"Juste avant l'oubli" d'Alice Zéniter : satire, mélancolie et humour noir
Comment va la jeune romancière Alice Zeniter ? En pleine forme : à 29 ans, elle publie chez Flammarion son quatrième roman, "Juste avant l'Oubli". L'action se déroule pour l'essentiel dans une île perdue des Hébrides (Ecosse), désertée depuis longtemps (l'Oubli, avec une majuscule, désigne cette désertion). N'y réside en temps normal qu'un seul habitant, Jock. Il sert de gardien de la mémoire d'un auteur culte de polar, Galwin Donnell, qui vécut là des années.
Un colloque littéraire qui va réserver bien des surprises
C'est sur ce bout de lande venteuse que Franck, infirmier, le début de la trentaine, rejoint Émilie, la femme qu'il aime. Thésarde, sa compagne organise dans l'île le colloque universitaire annuel consacré à Galwin Donnell.
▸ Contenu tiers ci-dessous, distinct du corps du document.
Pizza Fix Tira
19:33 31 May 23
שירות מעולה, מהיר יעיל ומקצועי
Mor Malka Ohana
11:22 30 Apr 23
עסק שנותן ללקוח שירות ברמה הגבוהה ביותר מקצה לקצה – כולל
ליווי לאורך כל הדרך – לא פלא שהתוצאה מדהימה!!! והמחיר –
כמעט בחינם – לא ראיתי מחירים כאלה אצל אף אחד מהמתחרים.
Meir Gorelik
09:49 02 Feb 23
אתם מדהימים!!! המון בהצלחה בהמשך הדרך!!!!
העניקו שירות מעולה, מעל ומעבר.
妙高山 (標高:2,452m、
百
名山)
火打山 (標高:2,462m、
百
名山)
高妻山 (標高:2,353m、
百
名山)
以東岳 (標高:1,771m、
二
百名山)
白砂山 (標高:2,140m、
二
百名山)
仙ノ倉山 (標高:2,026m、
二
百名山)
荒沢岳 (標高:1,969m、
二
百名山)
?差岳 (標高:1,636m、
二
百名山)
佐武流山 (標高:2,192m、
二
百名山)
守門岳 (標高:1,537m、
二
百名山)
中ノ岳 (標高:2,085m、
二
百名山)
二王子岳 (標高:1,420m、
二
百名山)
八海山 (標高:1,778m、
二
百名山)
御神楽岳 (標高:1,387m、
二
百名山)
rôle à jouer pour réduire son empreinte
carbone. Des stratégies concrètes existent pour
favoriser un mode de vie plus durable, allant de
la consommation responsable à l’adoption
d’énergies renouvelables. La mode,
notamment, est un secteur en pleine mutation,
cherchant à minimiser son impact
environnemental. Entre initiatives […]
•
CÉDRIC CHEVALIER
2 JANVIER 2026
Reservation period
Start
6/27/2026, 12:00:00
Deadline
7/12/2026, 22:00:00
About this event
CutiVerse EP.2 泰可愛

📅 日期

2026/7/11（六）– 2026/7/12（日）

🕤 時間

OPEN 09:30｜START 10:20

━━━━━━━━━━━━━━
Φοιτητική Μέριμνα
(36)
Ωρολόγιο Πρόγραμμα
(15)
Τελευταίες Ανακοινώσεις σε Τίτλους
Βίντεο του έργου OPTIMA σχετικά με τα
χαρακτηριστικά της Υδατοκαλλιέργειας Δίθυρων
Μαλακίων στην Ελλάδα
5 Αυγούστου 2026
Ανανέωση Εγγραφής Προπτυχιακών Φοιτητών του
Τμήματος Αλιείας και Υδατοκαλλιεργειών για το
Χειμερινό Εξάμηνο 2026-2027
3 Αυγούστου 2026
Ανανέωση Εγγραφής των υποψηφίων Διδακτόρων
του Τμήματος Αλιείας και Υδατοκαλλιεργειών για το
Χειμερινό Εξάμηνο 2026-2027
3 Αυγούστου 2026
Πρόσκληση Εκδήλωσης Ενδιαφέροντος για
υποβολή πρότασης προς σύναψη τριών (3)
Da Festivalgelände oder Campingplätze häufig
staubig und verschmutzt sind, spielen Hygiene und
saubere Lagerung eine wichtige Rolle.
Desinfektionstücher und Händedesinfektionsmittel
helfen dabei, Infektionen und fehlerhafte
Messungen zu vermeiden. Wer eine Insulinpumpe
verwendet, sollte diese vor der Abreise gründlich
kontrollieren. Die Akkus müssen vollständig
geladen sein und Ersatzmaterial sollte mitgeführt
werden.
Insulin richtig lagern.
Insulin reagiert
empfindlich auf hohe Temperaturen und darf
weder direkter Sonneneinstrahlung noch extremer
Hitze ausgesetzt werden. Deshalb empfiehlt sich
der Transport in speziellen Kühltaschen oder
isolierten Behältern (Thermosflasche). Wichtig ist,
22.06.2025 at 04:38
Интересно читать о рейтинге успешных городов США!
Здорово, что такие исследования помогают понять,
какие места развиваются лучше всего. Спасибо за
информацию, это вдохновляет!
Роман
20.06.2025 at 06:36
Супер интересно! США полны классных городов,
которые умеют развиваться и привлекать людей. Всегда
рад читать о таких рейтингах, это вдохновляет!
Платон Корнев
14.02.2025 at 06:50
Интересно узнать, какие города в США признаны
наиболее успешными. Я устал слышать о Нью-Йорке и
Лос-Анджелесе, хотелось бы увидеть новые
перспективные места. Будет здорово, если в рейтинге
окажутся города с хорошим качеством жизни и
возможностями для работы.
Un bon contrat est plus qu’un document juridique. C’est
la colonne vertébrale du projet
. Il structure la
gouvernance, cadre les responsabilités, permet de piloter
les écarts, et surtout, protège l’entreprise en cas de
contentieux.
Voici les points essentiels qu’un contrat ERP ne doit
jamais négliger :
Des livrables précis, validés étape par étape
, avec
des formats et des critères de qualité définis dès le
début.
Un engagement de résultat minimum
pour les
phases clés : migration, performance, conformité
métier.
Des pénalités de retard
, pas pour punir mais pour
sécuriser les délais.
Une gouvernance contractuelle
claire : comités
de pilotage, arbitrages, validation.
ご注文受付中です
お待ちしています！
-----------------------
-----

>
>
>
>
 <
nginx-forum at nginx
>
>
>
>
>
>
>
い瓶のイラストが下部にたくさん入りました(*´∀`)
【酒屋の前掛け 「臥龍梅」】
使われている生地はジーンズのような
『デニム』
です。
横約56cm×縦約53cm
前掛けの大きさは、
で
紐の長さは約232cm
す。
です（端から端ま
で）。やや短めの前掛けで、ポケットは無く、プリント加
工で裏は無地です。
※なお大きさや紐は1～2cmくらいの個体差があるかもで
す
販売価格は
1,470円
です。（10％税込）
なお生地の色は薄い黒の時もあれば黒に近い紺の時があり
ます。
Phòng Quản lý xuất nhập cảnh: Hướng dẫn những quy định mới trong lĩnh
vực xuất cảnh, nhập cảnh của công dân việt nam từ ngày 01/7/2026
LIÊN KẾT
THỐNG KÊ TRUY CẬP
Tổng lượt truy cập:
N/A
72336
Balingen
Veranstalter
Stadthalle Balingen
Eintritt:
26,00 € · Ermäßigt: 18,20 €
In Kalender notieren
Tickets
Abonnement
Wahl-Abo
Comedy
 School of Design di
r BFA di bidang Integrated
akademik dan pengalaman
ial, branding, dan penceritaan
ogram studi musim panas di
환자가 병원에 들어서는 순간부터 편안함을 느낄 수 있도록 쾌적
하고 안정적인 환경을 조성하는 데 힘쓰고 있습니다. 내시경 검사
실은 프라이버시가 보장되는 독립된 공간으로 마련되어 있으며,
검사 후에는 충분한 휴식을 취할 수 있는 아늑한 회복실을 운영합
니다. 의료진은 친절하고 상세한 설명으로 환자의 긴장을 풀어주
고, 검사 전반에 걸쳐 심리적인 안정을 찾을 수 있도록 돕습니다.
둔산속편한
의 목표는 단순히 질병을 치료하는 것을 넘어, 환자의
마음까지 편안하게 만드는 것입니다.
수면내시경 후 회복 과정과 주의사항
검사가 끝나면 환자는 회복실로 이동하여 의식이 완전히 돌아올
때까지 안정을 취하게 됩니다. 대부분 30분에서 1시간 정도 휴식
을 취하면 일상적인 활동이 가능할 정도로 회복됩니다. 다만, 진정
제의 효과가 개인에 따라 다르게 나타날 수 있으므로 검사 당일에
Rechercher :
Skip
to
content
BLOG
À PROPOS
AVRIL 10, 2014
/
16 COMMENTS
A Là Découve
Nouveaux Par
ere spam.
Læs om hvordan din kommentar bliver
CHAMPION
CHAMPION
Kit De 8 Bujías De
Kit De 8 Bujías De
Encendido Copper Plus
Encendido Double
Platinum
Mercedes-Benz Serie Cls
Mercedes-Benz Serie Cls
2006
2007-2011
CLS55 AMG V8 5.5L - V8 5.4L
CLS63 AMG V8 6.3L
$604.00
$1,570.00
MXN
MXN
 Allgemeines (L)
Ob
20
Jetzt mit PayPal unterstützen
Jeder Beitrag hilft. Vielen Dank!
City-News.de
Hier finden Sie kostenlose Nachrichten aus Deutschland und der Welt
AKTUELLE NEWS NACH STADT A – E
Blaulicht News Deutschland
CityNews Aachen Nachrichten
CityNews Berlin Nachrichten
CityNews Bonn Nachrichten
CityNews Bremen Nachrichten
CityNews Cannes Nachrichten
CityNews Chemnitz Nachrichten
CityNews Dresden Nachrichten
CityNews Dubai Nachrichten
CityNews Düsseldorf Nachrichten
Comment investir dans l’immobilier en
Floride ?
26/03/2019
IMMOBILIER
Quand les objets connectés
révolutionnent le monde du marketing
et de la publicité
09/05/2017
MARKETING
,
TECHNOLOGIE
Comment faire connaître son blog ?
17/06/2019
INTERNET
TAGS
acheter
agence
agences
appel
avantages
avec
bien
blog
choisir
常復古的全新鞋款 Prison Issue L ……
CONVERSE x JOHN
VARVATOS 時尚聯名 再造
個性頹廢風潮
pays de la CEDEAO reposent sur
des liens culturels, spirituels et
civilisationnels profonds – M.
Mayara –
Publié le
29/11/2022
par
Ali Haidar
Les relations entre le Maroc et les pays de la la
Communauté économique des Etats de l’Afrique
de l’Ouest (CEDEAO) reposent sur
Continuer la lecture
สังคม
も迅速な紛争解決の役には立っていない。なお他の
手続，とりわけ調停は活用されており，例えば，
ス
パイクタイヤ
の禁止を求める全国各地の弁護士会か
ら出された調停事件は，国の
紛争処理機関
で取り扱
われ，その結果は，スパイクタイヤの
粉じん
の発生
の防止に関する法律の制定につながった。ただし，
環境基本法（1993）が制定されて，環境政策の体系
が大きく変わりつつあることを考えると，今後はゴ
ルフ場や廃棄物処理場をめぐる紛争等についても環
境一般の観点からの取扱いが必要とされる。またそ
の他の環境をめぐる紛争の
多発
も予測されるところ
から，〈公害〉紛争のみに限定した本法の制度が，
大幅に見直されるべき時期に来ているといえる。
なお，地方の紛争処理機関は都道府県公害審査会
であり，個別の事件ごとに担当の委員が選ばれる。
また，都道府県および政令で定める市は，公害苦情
A dire vrai, Franck se soucie peu de cet auteur mythique de romans noirs relevés de quelques scènes sexuelles pimentées. Bien d'autres questions le tourmentent, autrement pressantes.
Émilie, qu'il n'a pas vu depuis des mois accèdera-t-elle enfin à son désir d'enfant ? Et quelle sera sa place à lui, Franck, déjà handicapé par un prénom qu'il juge commun et un métier peu considéré, dans un colloque réservé à de prestigieux professeurs d'université ?
Un roman ironique qui lorgne parfois du côté de David Lodge
Un colloque à l'ambiance survoltée, car l'écrivain émoustille la fine fleur de la recherche littéraire. Les multiples perversions que Donnell attribue à son héros récurrent - un commissaire, évidemment- étaient-elles aussi celles de l'auteur ? se demande doctement une assistance multidiplômée. Et les professeurs de gloser sans fin : l'écrivain était-il fétichiste, pédophile, pire encore ?
Au milieu de ces joutes intellectuelles, Franck se demande avec angoisse s'il va ou non perdre Émilie qui flirte avec Stafford, le meilleur spécialiste de Donnell. Leur passion sombrera-t-elle, elle aussi , dans cet Oubli où tombent les îles abandonnées ? Isolé, il se lie avec Jock, le gardien. Le seul qui ait vraiment connu le maître du roman noir Donnell. Et qui en sait peut-être bien plus long que tous ces universitaires pédants.
Ce roman ironique à l'impeccable construction évoque parfois le romancier britannique David Lodge de "Jeu de société". Même satire sans merci des tics universitaires, à grand renfort de concours d'érudition et d'exégèse verbeuse qui tournent à vide. Mais "Juste avant l'Oubli" est aussi -surtout- brillante interrogation brillante sur l'amour, l'écriture et les ressorts de la fiction. Un récit virtuose, cérébral et mélancolique.
Juste avant l'Oubli d'Alice Zéniter
(Flammarion, 19 euros, 290 pages)
Extrait : "Les gens s'imaginent que la carrière universitaire est sérieuse, qu'elle a des bases intellectuelles solides, que l'on n'y vend pas du glamour. Qu'elle est, si vous voulez, aux antipodes d'une carrière d'actrice à Hollywood, par exemple. Mais c'est faux. Il s'agit exactement de la même chose. Il s'agit de produire des théories qui font bander les gens. Et le jour où vous n'arriverez plus à faire bander les gens, vous serez finis. Voilà".